Page-level text extractions:
********************
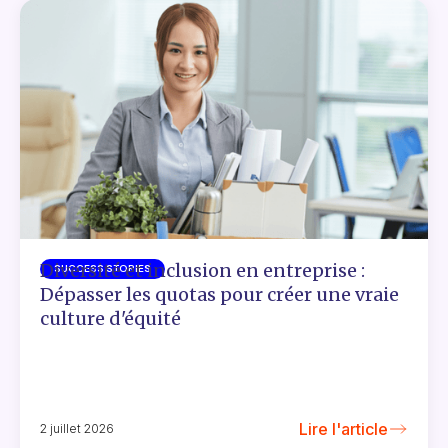
Diversité et inclusion en entreprise :
SUCCESS STORIES
Dépasser les quotas pour créer une vraie
culture d'équité
Lire l'article
2 juillet 2026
********************
## [EXERCISE BRIEF]
Leave out the images and repeat the rest of the data word for word.

## [RESULT OF THE EXERCISE]
Diversité et inclusion en entreprise :
SUCCESS STORIES
Dépasser les quotas pour créer une vraie
culture d'équité
Lire l'article
2 juillet 2026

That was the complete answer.